Are there ever days or weeks where it feels like you’re riding the emotional roller coaster?  I’m guessing there are some of those times for everyone.  I know today was one for me…

Last night was pretty good.  Didn’t go to the bar, but my roommate had some pretty cool people over.  So, I was going up that first hill, you might say.

I wake up really not wanting to go to my Macroeconomics class.  However, I know I’ll be starting a downward trend if I don’t, since it’s a tough class.  So, I go.  It turns out to be a pretty slow moving class today (as all of them have been), so I’m happy to get back to my room.  So, now I’ve gone down into a pretty deep first valley.
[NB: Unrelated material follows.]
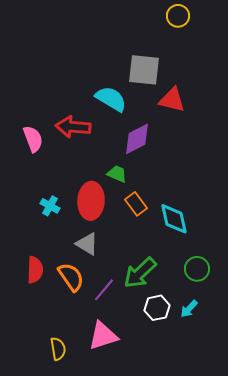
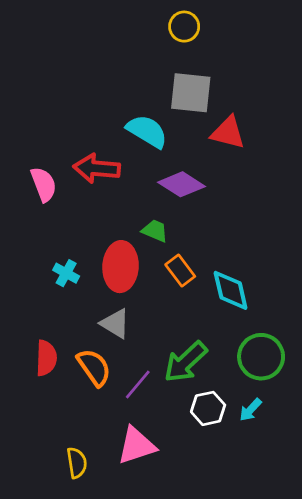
yellow circle: (178, 16) -> (184, 27), moved
purple diamond: (137, 139) -> (181, 184), turned 60
green circle: (197, 269) -> (261, 357), size x1.4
Once back at my dorm, I zoomed quickly up another hill, and maybe even a loop or two when an email from scifi.com reminds me that the Season 4 Premiere of Stargate Atlantis is tonight.  That, combined with the second to last episode of this season of Doctor Who (which should prove to be an exciting one), I was feeling pretty good.  Got right over the Macroeconomics class.
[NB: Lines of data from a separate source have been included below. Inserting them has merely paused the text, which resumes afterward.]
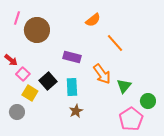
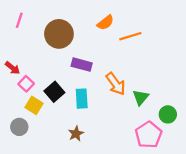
brown circle: (37, 30) -> (59, 34), moved
orange line: (115, 43) -> (130, 36), moved, turned -66
brown star: (76, 111) -> (76, 134), moved

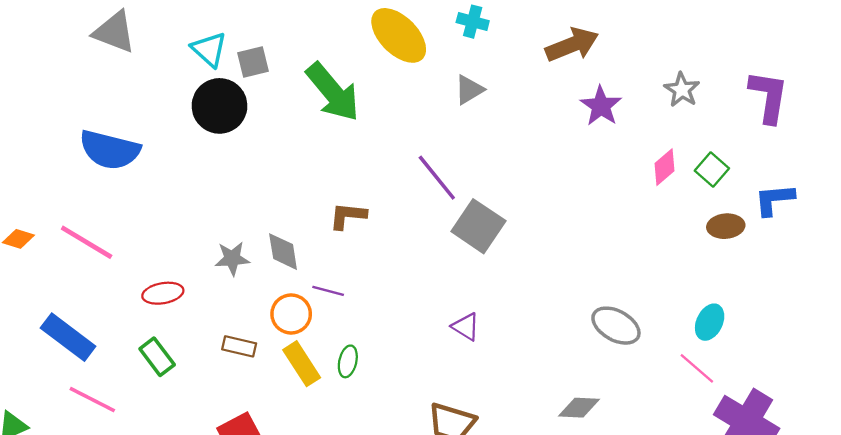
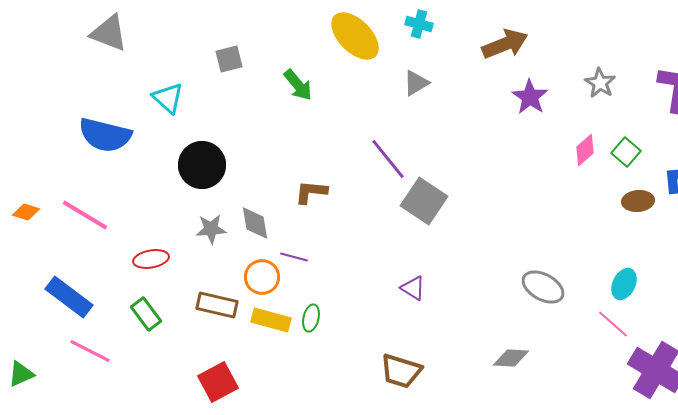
cyan triangle: (209, 49) -> (168, 98), moved
green arrow: (333, 92) -> (298, 85), size x0.6
black circle: (219, 106) -> (202, 165), moved
brown rectangle: (239, 346) -> (217, 305), size x1.4
yellow rectangle: (302, 364) -> (271, 320), turned -42

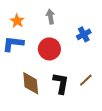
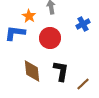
orange star: (17, 21) -> (29, 16), moved
brown line: (86, 80) -> (83, 84), moved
So, I got some stuff done for the club I’m in, and went to my Communication Research class, which, despite the horror stories from people who’ve had him in the past, is moderately enjoyable to sit through and learn.  So, I’m zooming right along on some level ground.
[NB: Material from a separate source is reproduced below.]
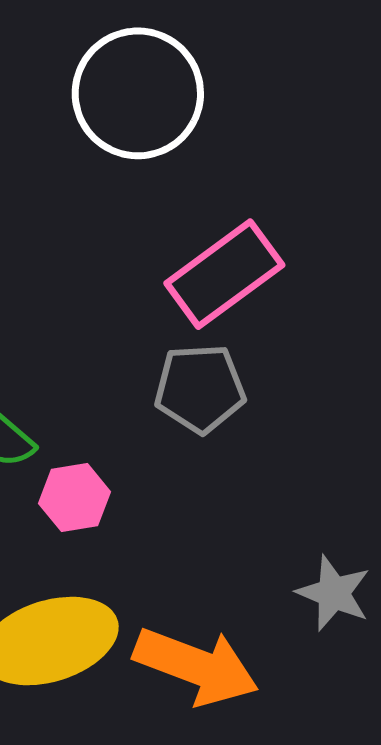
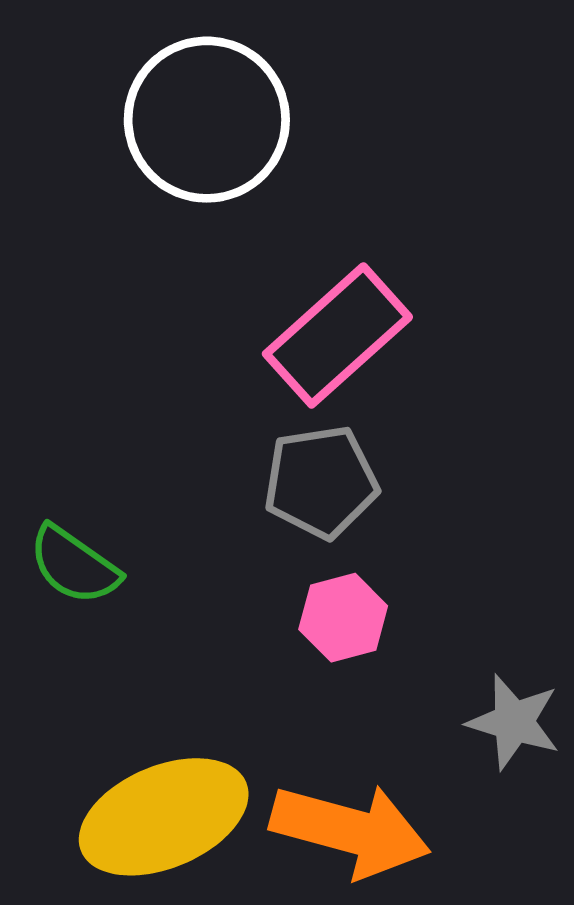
pink hexagon: (75, 498) -> (343, 618), moved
Got out of there, and had to go get a flier for the club approved, which I did.  Then I had the idea to go and capture the segment videos for Expedition I was just sent.   Called my dad to see when he was going to pick me up today.

You ever see those movies where the roller coaster is going through a loop and it stops at the top?  Well, that’s where I am right now, because of some pretty bad news I received while talking to my dad.

My grandfather on my mom’s side has died.

Not all the details are known, but I know he committed suicide, probably from a combination of anti-depressant drugs (I think stemming from his time in Vietnam) and years of rather heavy drinking.  Those two are not a good combination, to say the least.

I’m don’t know a lot about how he was before Vietnam, but after, I gather he was a pretty heavy drinker, which led to the divorce.  Unfortunately, that never stopped, and he married and divorced again in the years since divorcing from my grandmother.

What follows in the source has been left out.